Student Demand is High

  • 91% of students said it was very important to them to be able to take their science courses online.
  • This was consistent for majors, who otherwise wouldn’t have the opportunity to pursue a degree in STEM.
  • 81% of students were satisfied with their online lab experience, regardless of the format of the lab.

The Takeaway: Online continues to grow, especially in STEM, because it supports student needs.

Over the past decade, online learning as well as students’ needs have evolved, which has resulted in increased demand. With a hefty body of scholarly research that now informs best practices and pedagogy for how to deliver high-quality online courses that support student success, higher ed should no longer hesitate to offer lab courses online. Many institutions have been able to deliver online STEM courses successfully, using proven strategies that directly address these challenges, while at the same time supporting student success. They’ve focused on and invested resources in the 4 areas that students from our survey said are paramount to their success and what they look for when choosing online science programs.

1. Better Opportunities to Put Theory into Practice

More than ever, today’s students are consumers. And a large portion of online students are seeking continuing education or to advance their careers, and looking to an increasingly diverse array of providers to help them fulfill those aspirations. That means they’re comparing options and evaluating the return on potential investments, which is why it’s important to provide an enriching learning experience comparable to that of the on-campus experience. To meet this need, institutions have been working to incorporate hands-on labs.
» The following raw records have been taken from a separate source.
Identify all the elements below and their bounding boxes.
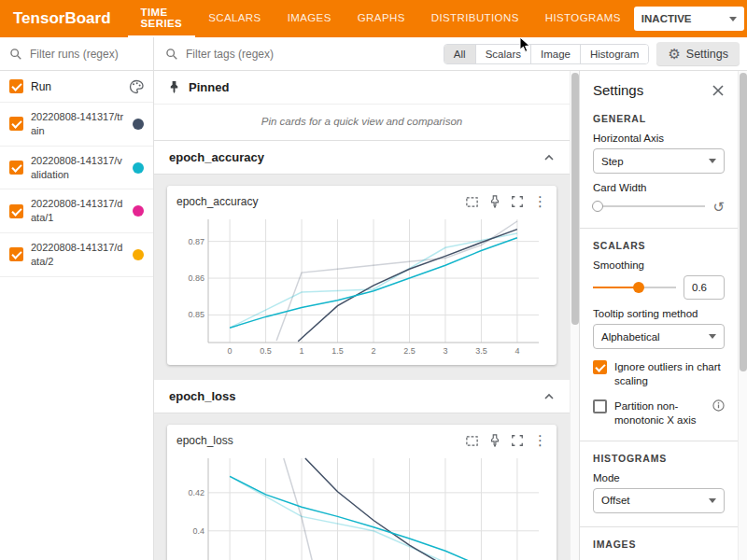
svg-text:3.5: 3.5 bbox=[475, 346, 487, 356]
card-header: epoch_loss bbox=[176, 432, 547, 449]
run-checkbox[interactable] bbox=[9, 117, 23, 131]
horizontal-axis-select[interactable]: Step bbox=[593, 148, 725, 174]
histogram-mode-select[interactable]: Offset bbox=[593, 488, 725, 513]
main-scrollbar[interactable] bbox=[570, 71, 579, 560]
card-width-row: ↺ bbox=[593, 198, 725, 215]
ignore-outliers-label: Ignore outliers in chart scaling bbox=[614, 360, 725, 388]
scalar-card-epoch-loss: epoch_loss bbox=[167, 425, 557, 560]
ignore-outliers-checkbox[interactable] bbox=[593, 360, 607, 374]
search-icon bbox=[9, 48, 22, 61]
epoch-accuracy-chart[interactable]: 00.511.522.533.540.850.860.87 bbox=[176, 212, 548, 359]
info-icon[interactable] bbox=[712, 399, 725, 412]
card-width-label: Card Width bbox=[593, 182, 725, 193]
epoch-loss-chart[interactable]: 00.511.522.533.540.360.380.40.42 bbox=[176, 451, 548, 560]
more-options-icon[interactable]: ⋮ bbox=[533, 193, 547, 210]
chevron-up-icon bbox=[543, 152, 555, 163]
run-row-data-2[interactable]: 20220808-141317/data/2 bbox=[0, 233, 153, 277]
filter-tags-input[interactable] bbox=[186, 48, 436, 61]
chip-all[interactable]: All bbox=[444, 45, 475, 63]
run-row-train[interactable]: 20220808-141317/train bbox=[0, 103, 153, 147]
scrollbar-thumb[interactable] bbox=[571, 73, 579, 325]
palette-icon[interactable] bbox=[129, 79, 144, 94]
smoothing-value-input[interactable]: 0.6 bbox=[684, 275, 725, 300]
run-row-data-1[interactable]: 20220808-141317/data/1 bbox=[0, 189, 153, 233]
cards-column: Pinned Pin cards for a quick view and co… bbox=[154, 71, 570, 560]
settings-section-histograms: HISTOGRAMS Mode Offset bbox=[580, 441, 738, 527]
svg-text:0.4: 0.4 bbox=[192, 526, 204, 536]
svg-text:0: 0 bbox=[228, 346, 233, 356]
select-all-runs-checkbox[interactable] bbox=[9, 79, 23, 93]
more-options-icon[interactable]: ⋮ bbox=[533, 432, 547, 449]
svg-text:2: 2 bbox=[371, 346, 375, 356]
nav-tabs: TIME SERIES SCALARS IMAGES GRAPHS DISTRI… bbox=[128, 0, 634, 37]
svg-text:0.5: 0.5 bbox=[260, 346, 272, 356]
pin-card-icon[interactable] bbox=[488, 195, 501, 208]
card-toolbar: ⋮ bbox=[465, 432, 547, 449]
fit-to-data-icon[interactable] bbox=[465, 195, 479, 209]
chevron-down-icon bbox=[729, 17, 737, 21]
chevron-down-icon bbox=[709, 159, 716, 163]
svg-text:4: 4 bbox=[514, 346, 519, 356]
chevron-up-icon bbox=[543, 391, 555, 402]
settings-button[interactable]: ⚙ Settings bbox=[656, 42, 740, 65]
pinned-title: Pinned bbox=[189, 80, 229, 94]
mode-label: Mode bbox=[593, 472, 725, 483]
scrollbar-thumb[interactable] bbox=[740, 73, 747, 371]
tab-distributions[interactable]: DISTRIBUTIONS bbox=[418, 0, 532, 37]
run-label: 20220808-141317/data/1 bbox=[31, 197, 125, 225]
run-checkbox[interactable] bbox=[9, 204, 23, 218]
slider-knob[interactable] bbox=[633, 282, 644, 293]
ignore-outliers-row[interactable]: Ignore outliers in chart scaling bbox=[593, 360, 725, 388]
tooltip-sorting-label: Tooltip sorting method bbox=[593, 308, 725, 319]
card-toolbar: ⋮ bbox=[465, 193, 547, 210]
tab-scalars[interactable]: SCALARS bbox=[195, 0, 275, 37]
smoothing-slider[interactable] bbox=[593, 279, 676, 296]
chip-scalars[interactable]: Scalars bbox=[475, 45, 530, 63]
scalar-card-epoch-accuracy: epoch_accuracy bbox=[167, 186, 557, 365]
card-title: epoch_loss bbox=[176, 434, 233, 447]
section-header-epoch-accuracy[interactable]: epoch_accuracy bbox=[154, 141, 570, 175]
card-width-slider[interactable] bbox=[593, 198, 705, 215]
fullscreen-icon[interactable] bbox=[511, 195, 524, 208]
run-label: 20220808-141317/train bbox=[31, 110, 125, 138]
partition-x-axis-row[interactable]: Partition non-monotonic X axis bbox=[593, 399, 725, 427]
chip-image[interactable]: Image bbox=[530, 45, 580, 63]
slider-knob[interactable] bbox=[592, 201, 603, 212]
settings-section-images: IMAGES Brightness ↺ Contrast bbox=[580, 527, 738, 560]
reload-status-dropdown[interactable]: INACTIVE bbox=[634, 7, 744, 31]
fullscreen-icon[interactable] bbox=[511, 434, 524, 447]
fit-to-data-icon[interactable] bbox=[465, 434, 479, 448]
tab-time-series[interactable]: TIME SERIES bbox=[128, 0, 196, 37]
run-column-label: Run bbox=[31, 80, 121, 93]
chip-histogram[interactable]: Histogram bbox=[580, 45, 648, 63]
section-header-epoch-loss[interactable]: epoch_loss bbox=[154, 380, 570, 413]
filter-runs-input[interactable] bbox=[30, 48, 144, 61]
run-row-validation[interactable]: 20220808-141317/validation bbox=[0, 147, 153, 190]
chevron-down-icon bbox=[709, 334, 716, 339]
settings-scrollbar[interactable] bbox=[738, 71, 747, 560]
tab-histograms[interactable]: HISTOGRAMS bbox=[532, 0, 634, 37]
run-color-dot bbox=[133, 162, 144, 174]
histogram-mode-value: Offset bbox=[601, 495, 629, 506]
partition-x-axis-checkbox[interactable] bbox=[593, 399, 607, 413]
pin-icon bbox=[167, 80, 181, 94]
run-checkbox[interactable] bbox=[9, 247, 23, 261]
svg-text:0.86: 0.86 bbox=[188, 273, 204, 283]
run-checkbox[interactable] bbox=[9, 161, 23, 175]
settings-section-general: GENERAL Horizontal Axis Step Card Width bbox=[580, 102, 738, 229]
tab-graphs[interactable]: GRAPHS bbox=[345, 0, 418, 37]
lower-area: Pinned Pin cards for a quick view and co… bbox=[154, 71, 747, 560]
reset-icon[interactable]: ↺ bbox=[712, 200, 725, 214]
tab-images[interactable]: IMAGES bbox=[275, 0, 345, 37]
section-title: epoch_loss bbox=[169, 389, 236, 403]
svg-text:2.5: 2.5 bbox=[403, 346, 416, 356]
settings-button-label: Settings bbox=[686, 48, 728, 61]
smoothing-label: Smoothing bbox=[593, 259, 725, 271]
pin-card-icon[interactable] bbox=[488, 434, 501, 447]
runs-sidebar: Run 20220808-141317/train 20220808-14131… bbox=[0, 37, 154, 560]
section-name: IMAGES bbox=[593, 539, 725, 550]
close-icon[interactable] bbox=[712, 84, 725, 97]
gear-icon: ⚙ bbox=[668, 47, 680, 61]
tooltip-sorting-select[interactable]: Alphabetical bbox=[593, 324, 725, 349]
right-area: All Scalars Image Histogram ⚙ Settings P… bbox=[154, 37, 747, 560]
What Students Really Want 

  • 80% of students said they wanted a hands-on component, compared to only 20% who preferred virtual simulations only.
  • 71% of students felt the at-home hands-on labs were comparable to an in-person lab experience.

The Takeaway: Students are looking for an on-campus lab experience at home. 

As an increasing number of students continue to evaluate online programs and discern what kind of experience they’re looking for, lab format is a key consideration. While most students in our survey cited a positive overall experience, regardless of lab format, the majority were looking for courses with hands-on components. Students who engage in well-designed laboratory experiences have a greater opportunity to develop problem-solving and critical-thinking skills, as well as gain exposure to reactions, materials, and equipment. This is particularly important for science majors. 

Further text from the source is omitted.